Die Forscher platzieren zu diesem Zweck insgesamt 256 Elektroden auf dem Kopf der Patienten – zehn Mal mehr als beim normalen EEG. Das MRT liefert zusätzlich ein dreidimensionales Bild des Gehirns aus extrem dünn gescannten Schichten. Mithilfe eines komplexen Algorithmus werden die beiden Bilder kombiniert und die Anfalls-Quelle so präzise lokalisiert. „Das ganze Verfahren dauert bis zu drei Stunden“, so Seeck.

In einer Studie hat das Team um Professor Seeck bei 152 Patienten mit chronischer Epilepsie die Anfalls-Quelle mittels HD-ESI vor der Operation geortet. Ergebnis: Fast 80 Prozent der Probanden sind bis heute, zwei Jahre nach der OP, komplett anfallsfrei, 10 Prozent litten nur noch selten unter Anfällen. „Die Erfolgsquote unserer Methode ist damit höher als bei jeder anderen Hirnbildgebung“, so Seeck. In einer aktuellen Studie konnten die Schweizer Forscher die Methode jetzt noch weiter verfeinern und die Ergebnisse bestätigen. Erfolgt die OP ohne zusätzliche bildgebende Verfahren – außer dem normalen MRT – sei die Erfolgsquote 10 bis 20 Prozent geringer, so Seeck.

„Trotz der enormen Fortschritte werden weit weniger als die Hälfte der Epilepsie-Patienten in Epilepsiezentren überwiesen oder gar über Chirurgie als eine sehr erfolgreiche Therapie-Alternative informiert“, kritisiert Seeck. Einige Experten schätzen sogar, dass nur etwa jeder zehnte Epilepsie-Patient operiert wird, der nicht ausreichend auf Medikamente anspricht.

Epileptische Anfälle sollten unbedingt verhindert werden, rät auch der Präsident der DGKN-Jahrestagung, Professor Dr. med.
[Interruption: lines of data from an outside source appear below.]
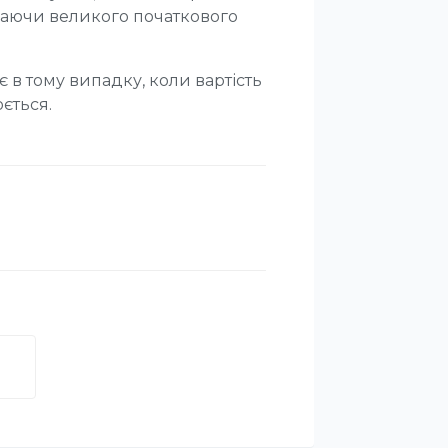
адаючи великого початкового
в тому випадку, коли вартість
ється.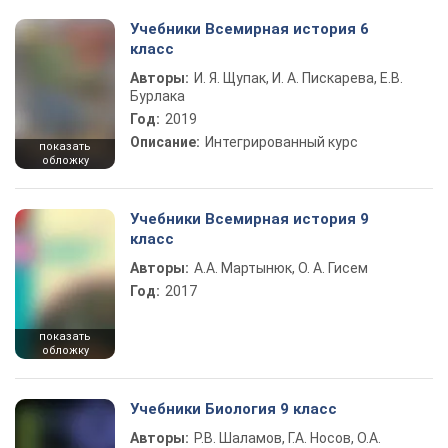
Учебники Всемирная история 6
класс
Авторы:
И. Я. Щупак, И. А. Пискарева, Е.В.
Бурлака
Год:
2019
Описание:
Интегрированный курс
показать
обложку
Учебники Всемирная история 9
класс
Авторы:
А.А. Мартынюк, О. А. Гисем
Год:
2017
показать
обложку
Учебники Биология 9 класс
Авторы:
Р.В. Шаламов, Г.А. Носов, О.А.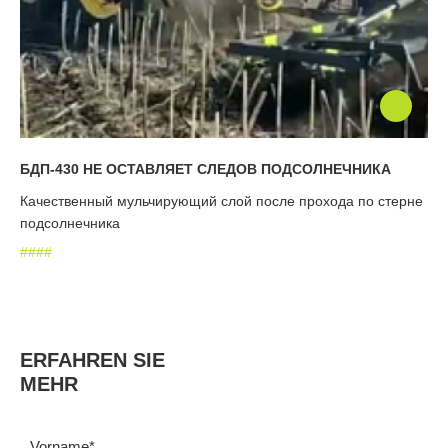
БДП-430 НЕ ОСТАВЛЯЕТ СЛЕДОВ ПОДСОЛНЕЧНИКА
Качественный мульчирующий слой после прохода по стерне
подсолнечника
#
#
#
#
ERFAHREN SIE
MEHR
Vorname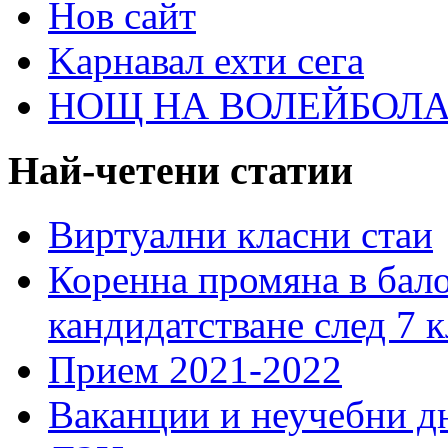
Нов сайт
Kарнавал ехти сега
НОЩ НА ВОЛЕЙБОЛА 
Най-четени статии
Виртуални класни стаи
Коренна промяна в бало
кандидатстване след 7 к
Прием 2021-2022
Ваканции и неучебни д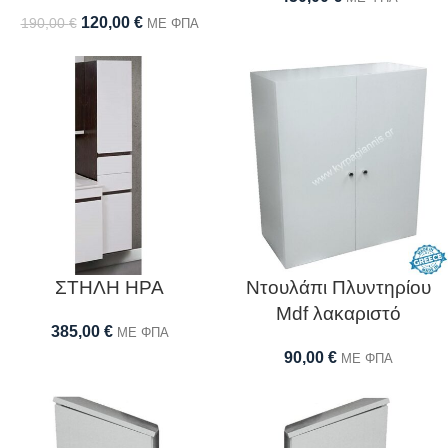
120,00
€
190,00
€
ΜΕ ΦΠΑ
ΣΤΗΛΗ ΗΡΑ
Ντουλάπι Πλυντηρίου
Mdf λακαριστό
385,00
€
ΜΕ ΦΠΑ
90,00
€
ΜΕ ΦΠΑ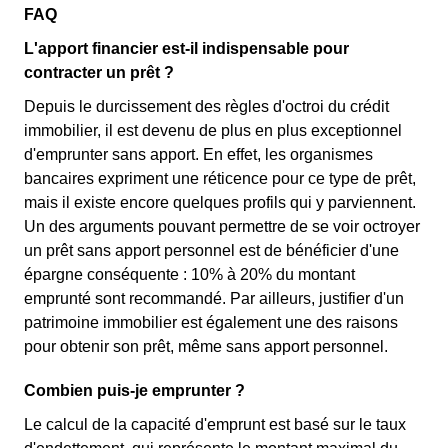
FAQ
L'apport financier est-il indispensable pour
contracter un prêt ?
Depuis le durcissement des règles d'octroi du crédit
immobilier, il est devenu de plus en plus exceptionnel
d'emprunter sans apport. En effet, les organismes
bancaires expriment une réticence pour ce type de prêt,
mais il existe encore quelques profils qui y parviennent.
Un des arguments pouvant permettre de se voir octroyer
un prêt sans apport personnel est de bénéficier d'une
épargne conséquente : 10% à 20% du montant
emprunté sont recommandé. Par ailleurs, justifier d'un
patrimoine immobilier est également une des raisons
pour obtenir son prêt, même sans apport personnel.
Combien puis-je emprunter ?
Le calcul de la capacité d'emprunt est basé sur le taux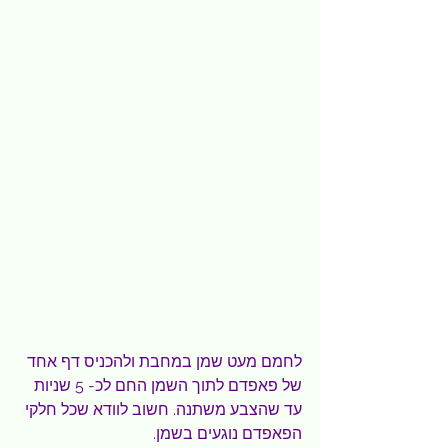
לחמם מעט שמן במחבת ולהכניס דף אחד 
של פאפדם לתוך השמן החם לכ- 5 שניות 
עד שהצבע משתנה. חשוב לוודא שכל חלקי 
הפאפדם נוגעים בשמן.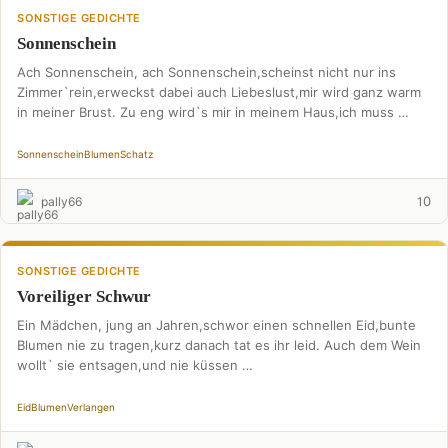
SONSTIGE GEDICHTE
Sonnenschein
Ach Sonnenschein, ach Sonnenschein,scheinst nicht nur ins
Zimmer`rein,erweckst dabei auch Liebeslust,mir wird ganz warm
in meiner Brust. Zu eng wird`s mir in meinem Haus,ich muss …
Sonnenschein
Blumen
Schatz
0
pally66
1
SONSTIGE GEDICHTE
Voreiliger Schwur
Ein Mädchen, jung an Jahren,schwor einen schnellen Eid,bunte
Blumen nie zu tragen,kurz danach tat es ihr leid. Auch dem Wein
wollt` sie entsagen,und nie küssen …
Eid
Blumen
Verlangen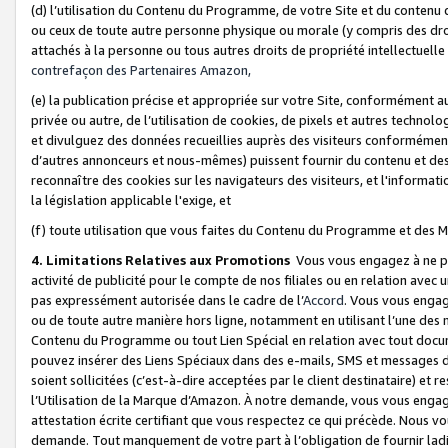
(d) l’utilisation du Contenu du Programme, de votre Site et du contenu d
ou ceux de toute autre personne physique ou morale (y compris des droits
attachés à la personne ou tous autres droits de propriété intellectuelle
contrefaçon des Partenaires Amazon,
(e) la publication précise et appropriée sur votre Site, conformément au
privée ou autre, de l’utilisation de cookies, de pixels et autres technolo
et divulguez des données recueillies auprès des visiteurs conformément 
d’autres annonceurs et nous-mêmes) puissent fournir du contenu et des p
reconnaître des cookies sur les navigateurs des visiteurs, et l'information
la législation applicable l'exige, et
(f) toute utilisation que vous faites du Contenu du Programme et des M
4. Limitations Relatives aux Promotions
Vous vous engagez à ne pa
activité de publicité pour le compte de nos filiales ou en relation avec
pas expressément autorisée dans le cadre de l’
Accord
. Vous vous engag
ou de toute autre manière hors ligne, notamment en utilisant l’une des 
Contenu du Programme ou tout Lien Spécial en relation avec tout docume
pouvez insérer des Liens Spéciaux dans des e-mails, SMS et messages di
soient sollicitées (c’est-à-dire acceptées par le client destinataire) et 
l’Utilisation de la Marque d’Amazon. À notre demande, vous vous engage
attestation écrite certifiant que vous respectez ce qui précède. Nous v
demande. Tout manquement de votre part à l’obligation de fournir lad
Holger Lerche. „Während der Anfälle besteht nicht nur die Gefahr von Verletzungen“, erklärt der Direktor der Klinik für Neurologie am Universitätsklinikum Tübingen. Anfälle erhöhen bei medikamentenresistenten Patienten auch das Sterberisiko um das 3- bis 20-fache. „Zudem sind die Betroffenen sozial erheblich eingeschränkt“, erläutert Lerche. Sie müssen u. a. auf das Autofahren verzichten und sind in ihrer Berufs- und Sportauswahl häufig eingeschränkt. Die aktuellen Ergebnisse der Studie stellen die Experten auf der DGKN-Jahrestagung in Tübingen am 19. März 2015 der Öffentlichkeit vor.